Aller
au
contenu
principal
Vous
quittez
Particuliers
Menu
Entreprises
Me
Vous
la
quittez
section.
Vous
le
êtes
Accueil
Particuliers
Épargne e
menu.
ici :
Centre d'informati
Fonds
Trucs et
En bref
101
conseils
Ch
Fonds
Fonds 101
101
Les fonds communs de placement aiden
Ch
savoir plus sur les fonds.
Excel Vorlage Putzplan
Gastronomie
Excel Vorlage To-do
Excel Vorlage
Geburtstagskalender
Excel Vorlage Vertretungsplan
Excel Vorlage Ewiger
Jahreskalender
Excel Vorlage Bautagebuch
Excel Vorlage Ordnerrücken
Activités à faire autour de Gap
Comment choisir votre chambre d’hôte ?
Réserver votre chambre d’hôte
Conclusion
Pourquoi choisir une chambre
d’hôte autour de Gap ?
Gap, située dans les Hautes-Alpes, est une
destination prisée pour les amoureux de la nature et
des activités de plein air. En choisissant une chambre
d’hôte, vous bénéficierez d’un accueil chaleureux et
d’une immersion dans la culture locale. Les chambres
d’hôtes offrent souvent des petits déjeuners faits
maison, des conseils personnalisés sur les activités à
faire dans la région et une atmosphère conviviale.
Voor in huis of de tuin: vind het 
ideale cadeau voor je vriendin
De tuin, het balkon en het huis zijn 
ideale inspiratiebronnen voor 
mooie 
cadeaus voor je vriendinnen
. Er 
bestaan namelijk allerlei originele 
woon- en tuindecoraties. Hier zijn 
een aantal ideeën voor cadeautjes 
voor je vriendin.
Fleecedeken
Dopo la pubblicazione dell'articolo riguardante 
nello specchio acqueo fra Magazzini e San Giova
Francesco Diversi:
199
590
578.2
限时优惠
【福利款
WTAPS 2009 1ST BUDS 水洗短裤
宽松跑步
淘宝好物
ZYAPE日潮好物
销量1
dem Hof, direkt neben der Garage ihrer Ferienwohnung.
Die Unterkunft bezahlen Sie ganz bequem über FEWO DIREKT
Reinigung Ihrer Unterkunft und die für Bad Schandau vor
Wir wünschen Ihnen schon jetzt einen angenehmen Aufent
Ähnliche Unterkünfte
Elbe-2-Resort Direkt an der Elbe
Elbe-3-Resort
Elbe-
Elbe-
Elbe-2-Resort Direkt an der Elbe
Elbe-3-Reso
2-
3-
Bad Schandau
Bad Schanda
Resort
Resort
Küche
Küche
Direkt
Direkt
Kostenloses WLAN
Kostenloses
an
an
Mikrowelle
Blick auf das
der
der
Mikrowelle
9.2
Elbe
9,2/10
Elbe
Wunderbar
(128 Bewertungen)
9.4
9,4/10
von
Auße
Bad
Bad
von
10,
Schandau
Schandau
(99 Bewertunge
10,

--------

**EXERCISE DIRECTIONS:**
Give every entry again, exactly as it reads.

**SOLUTION TO THE EXERCISE:**
Aller
au
contenu
principal
Vous
quittez
Particuliers
Menu
Entreprises
Me
Vous
la
quittez
section.
Vous
le
êtes
Accueil
Particuliers
Épargne e
menu.
ici :
Centre d'informati
Fonds
Trucs et
En bref
101
conseils
Ch
Fonds
Fonds 101
101
Les fonds communs de placement aiden
Ch
savoir plus sur les fonds.
Excel Vorlage Putzplan
Gastronomie
Excel Vorlage To-do
Excel Vorlage
Geburtstagskalender
Excel Vorlage Vertretungsplan
Excel Vorlage Ewiger
Jahreskalender
Excel Vorlage Bautagebuch
Excel Vorlage Ordnerrücken
Activités à faire autour de Gap
Comment choisir votre chambre d’hôte ?
Réserver votre chambre d’hôte
Conclusion
Pourquoi choisir une chambre
d’hôte autour de Gap ?
Gap, située dans les Hautes-Alpes, est une
destination prisée pour les amoureux de la nature et
des activités de plein air. En choisissant une chambre
d’hôte, vous bénéficierez d’un accueil chaleureux et
d’une immersion dans la culture locale. Les chambres
d’hôtes offrent souvent des petits déjeuners faits
maison, des conseils personnalisés sur les activités à
faire dans la région et une atmosphère conviviale.
Voor in huis of de tuin: vind het 
ideale cadeau voor je vriendin
De tuin, het balkon en het huis zijn 
ideale inspiratiebronnen voor 
mooie 
cadeaus voor je vriendinnen
. Er 
bestaan namelijk allerlei originele 
woon- en tuindecoraties. Hier zijn 
een aantal ideeën voor cadeautjes 
voor je vriendin.
Fleecedeken
Dopo la pubblicazione dell'articolo riguardante 
nello specchio acqueo fra Magazzini e San Giova
Francesco Diversi:
199
590
578.2
限时优惠
【福利款
WTAPS 2009 1ST BUDS 水洗短裤
宽松跑步
淘宝好物
ZYAPE日潮好物
销量1
dem Hof, direkt neben der Garage ihrer Ferienwohnung.
Die Unterkunft bezahlen Sie ganz bequem über FEWO DIREKT
Reinigung Ihrer Unterkunft und die für Bad Schandau vor
Wir wünschen Ihnen schon jetzt einen angenehmen Aufent
Ähnliche Unterkünfte
Elbe-2-Resort Direkt an der Elbe
Elbe-3-Resort
Elbe-
Elbe-
Elbe-2-Resort Direkt an der Elbe
Elbe-3-Reso
2-
3-
Bad Schandau
Bad Schanda
Resort
Resort
Küche
Küche
Direkt
Direkt
Kostenloses WLAN
Kostenloses
an
an
Mikrowelle
Blick auf das
der
der
Mikrowelle
9.2
Elbe
9,2/10
Elbe
Wunderbar
(128 Bewertungen)
9.4
9,4/10
von
Auße
Bad
Bad
von
10,
Schandau
Schandau
(99 Bewertunge
10,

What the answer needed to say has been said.